Coppice’s jails used to run with ip4=inherit, sharing
honor’s host IP. That was enough for the envd surface (the gateway
owns those listeners) but it collapses the moment a user wants to
expose anything from inside the jail — a Jupyter web
frontend, a user web app, Chromium’s CDP on :9222. It also made pf
filtering a uid/tag exercise rather than a subnet one. Step 3 of
#69 moved to VNET jails on a
dedicated bridge, and this page is the map of what changed.
Why we moved off ip4=inherit
Three problems, one switch.
First, listener collisions. Two sandboxes both wanting
:9222 for CDP can’t have it; they share the host’s IP,
and the kernel’s socket table is flat. Any serious browser-sandbox
story needs per-jail addressability, full stop.

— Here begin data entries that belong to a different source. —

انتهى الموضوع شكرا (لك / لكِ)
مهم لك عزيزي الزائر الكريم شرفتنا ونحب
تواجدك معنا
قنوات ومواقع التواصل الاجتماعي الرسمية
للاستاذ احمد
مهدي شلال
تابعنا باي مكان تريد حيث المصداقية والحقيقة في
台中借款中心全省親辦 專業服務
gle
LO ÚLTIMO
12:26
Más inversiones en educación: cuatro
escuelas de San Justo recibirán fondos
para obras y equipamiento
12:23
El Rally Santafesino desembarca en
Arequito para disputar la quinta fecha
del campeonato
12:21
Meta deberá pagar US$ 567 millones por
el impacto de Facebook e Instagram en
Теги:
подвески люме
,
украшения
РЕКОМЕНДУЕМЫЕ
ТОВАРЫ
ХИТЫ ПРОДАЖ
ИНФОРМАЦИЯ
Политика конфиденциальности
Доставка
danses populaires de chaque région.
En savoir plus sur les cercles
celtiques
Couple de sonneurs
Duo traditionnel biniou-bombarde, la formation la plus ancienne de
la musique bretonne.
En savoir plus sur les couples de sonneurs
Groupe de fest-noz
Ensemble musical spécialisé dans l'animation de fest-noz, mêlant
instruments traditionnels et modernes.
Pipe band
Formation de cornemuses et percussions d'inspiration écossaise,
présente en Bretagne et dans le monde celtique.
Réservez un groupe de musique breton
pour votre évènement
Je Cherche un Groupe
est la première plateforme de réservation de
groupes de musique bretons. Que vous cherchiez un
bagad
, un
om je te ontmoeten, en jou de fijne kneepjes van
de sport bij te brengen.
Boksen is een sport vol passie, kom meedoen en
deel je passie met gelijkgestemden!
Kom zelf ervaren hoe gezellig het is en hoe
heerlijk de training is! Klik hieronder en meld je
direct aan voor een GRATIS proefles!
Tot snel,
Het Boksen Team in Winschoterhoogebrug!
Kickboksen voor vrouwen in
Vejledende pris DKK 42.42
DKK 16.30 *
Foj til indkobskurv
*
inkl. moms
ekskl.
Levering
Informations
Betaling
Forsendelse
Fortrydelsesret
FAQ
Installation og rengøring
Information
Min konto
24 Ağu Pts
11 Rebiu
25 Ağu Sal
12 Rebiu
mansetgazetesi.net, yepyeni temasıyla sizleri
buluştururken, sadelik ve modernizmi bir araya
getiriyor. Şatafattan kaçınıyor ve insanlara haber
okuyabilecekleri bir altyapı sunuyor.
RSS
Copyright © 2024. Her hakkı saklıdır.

Second, pf rule gymnastics. A pass quick from any
rule inside cube/sandbox-<short> matched all
traffic leaving the host IP — not just this sandbox’s — because from
pf’s point of view every jail was the host. Disambiguating meant
tagging by uid (the per-sandbox jail uid), which works, but is
fiddly and couples pf semantics to the jail backend. Source IPs are
what pf wants to filter on, and the new setup gives it one.
Third, browser-sandbox (tracked as #60) is
explicitly blocked without this. Playwright connects to a CDP
WebSocket and expects to reach it at a stable address; no address,
no browser sandbox.
Subnet plan
Two disjoint /24s on honor:
- 10.77.0.0/24 — pre-existing bhyve microVM pool,
on
cubenet0. Untouched by this work. - 10.78.0.0/24 — new per-sandbox VNET jails, on
coppicenet0. Gateway10.78.0.1/24sits on the bridge. Allocator hands out.10through.250(.0network,.1gateway,.2–.9and.251–.255reserved for infrastructure). 240 concurrent sandboxes before the pool is exhausted — enough for current scope, easy to widen to a /23 later.
The split is deliberate. bhyve rigs keep running on their own
bridge with their own address plan; jails get their own space; no
address reuse means no confused pf matches. The allocator lives in
e2b-compat/src/ipalloc.rs and is fresh every gateway
process.
Per-sandbox lifecycle
On POST /sandboxes, the backend:
- Allocates an IP from the pool (
IpAllocator::allocate). - Creates an epair pair —
ifconfig epair create, which returnsepair<N>aandepair<N>bas a pair. - Adds the a-end to
coppicenet0on the host. - Launches the jail with
vnet=newandvnet.interface=epair<N>b, which hands the b-end into the jail’s fresh vnet. - The jail’s
exec.start(notexec.prestart— that’s a landmine) assigns the IP inside the jail and addsroute add default 10.78.0.1.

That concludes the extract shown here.